Transcribed page contents
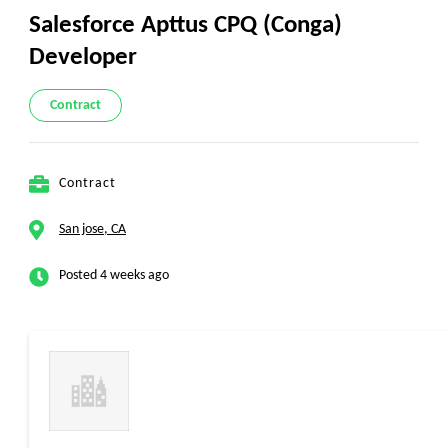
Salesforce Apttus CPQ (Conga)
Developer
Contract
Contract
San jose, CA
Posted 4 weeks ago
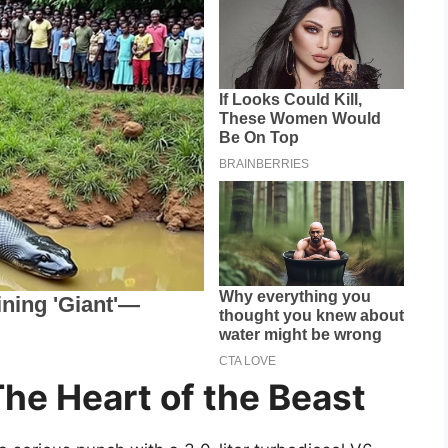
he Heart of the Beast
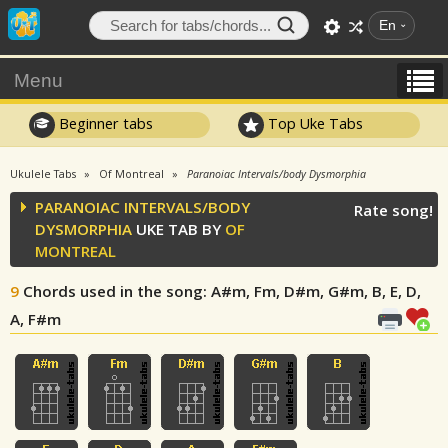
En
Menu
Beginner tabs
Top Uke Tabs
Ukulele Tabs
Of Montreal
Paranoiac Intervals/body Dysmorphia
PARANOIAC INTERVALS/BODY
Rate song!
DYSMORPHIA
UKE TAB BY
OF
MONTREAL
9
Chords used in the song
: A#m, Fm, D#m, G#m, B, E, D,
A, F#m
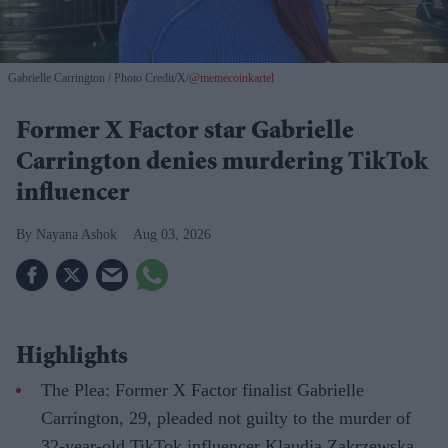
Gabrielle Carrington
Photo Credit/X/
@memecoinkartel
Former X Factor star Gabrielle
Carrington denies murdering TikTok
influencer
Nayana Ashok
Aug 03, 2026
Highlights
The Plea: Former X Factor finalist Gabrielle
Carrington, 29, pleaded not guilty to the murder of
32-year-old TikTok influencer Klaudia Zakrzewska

==

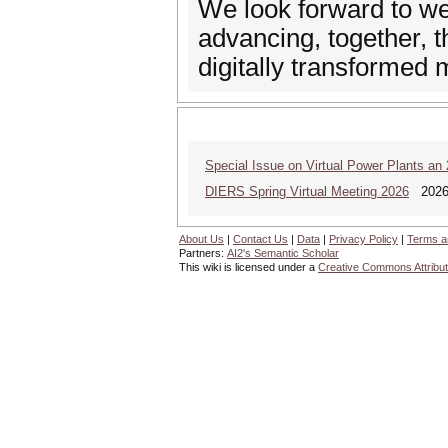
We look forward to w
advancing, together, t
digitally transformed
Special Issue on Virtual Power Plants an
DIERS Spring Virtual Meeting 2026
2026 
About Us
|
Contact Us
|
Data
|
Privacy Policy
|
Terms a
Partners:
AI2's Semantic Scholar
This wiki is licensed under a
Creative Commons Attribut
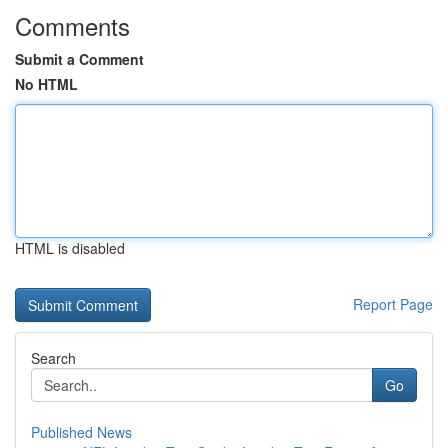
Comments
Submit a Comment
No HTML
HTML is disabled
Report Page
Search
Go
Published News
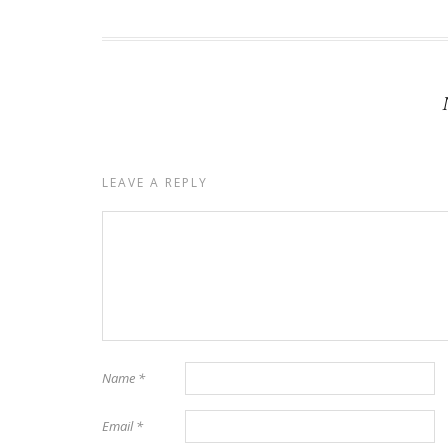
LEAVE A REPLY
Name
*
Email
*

EXERCISE REQUIREMENTS ▸ Only the lines above from the line with "Nayana Ashok" to the line with "32-year-old TikTok influencer", those two lines included, should be reproduced exactly.

WRITTEN SOLUTION ▸
Nayana Ashok
Aug 03, 2026
Highlights
The Plea: Former X Factor finalist Gabrielle
Carrington, 29, pleaded not guilty to the murder of
32-year-old TikTok influencer Klaudia Zakrzewska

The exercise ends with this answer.